• _EXCERPTED DATA_:
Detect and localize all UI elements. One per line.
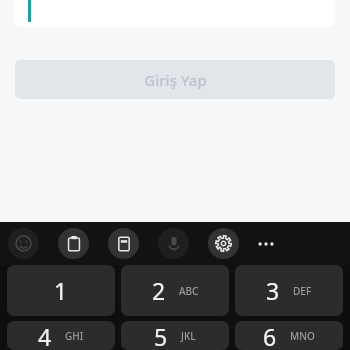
button[interactable]: Emoji (8, 228, 39, 259)
button[interactable]: 5 (121, 321, 229, 350)
staticText: GHI (65, 329, 84, 343)
staticText: Giriş Yap (144, 70, 207, 90)
button[interactable]: 1 (7, 265, 115, 316)
staticText: 5 (154, 321, 168, 350)
button[interactable]: Settings (208, 228, 239, 259)
button[interactable]: 6 (235, 321, 343, 350)
button[interactable]: 4 (7, 321, 115, 350)
button[interactable] (15, 0, 335, 27)
staticText: 3 (266, 275, 280, 306)
button[interactable]: 3 (235, 265, 343, 316)
button[interactable]: Voice input (158, 228, 189, 259)
staticText: 6 (263, 321, 277, 350)
staticText: 2 (152, 275, 166, 306)
button[interactable]: Giriş Yap (15, 60, 335, 99)
staticText: ABC (179, 284, 199, 298)
button[interactable]: Clipboard (58, 228, 89, 259)
staticText: 1 (54, 275, 68, 306)
staticText: JKL (181, 329, 196, 343)
button[interactable]: 2 (121, 265, 229, 316)
staticText: MNO (290, 329, 315, 343)
staticText: DEF (293, 284, 312, 298)
button[interactable]: Stickers (108, 228, 139, 259)
button[interactable]: More options (251, 229, 281, 259)
staticText: 4 (38, 321, 52, 350)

• _DIRECTIONS_: Pull every line containing "staticText" from the material above.

• _WRITTEN SOLUTION_:
staticText: GHI (65, 329, 84, 343)
staticText: Giriş Yap (144, 70, 207, 90)
staticText: 5 (154, 321, 168, 350)
staticText: 3 (266, 275, 280, 306)
staticText: 6 (263, 321, 277, 350)
staticText: 2 (152, 275, 166, 306)
staticText: ABC (179, 284, 199, 298)
staticText: 1 (54, 275, 68, 306)
staticText: JKL (181, 329, 196, 343)
staticText: MNO (290, 329, 315, 343)
staticText: DEF (293, 284, 312, 298)
staticText: 4 (38, 321, 52, 350)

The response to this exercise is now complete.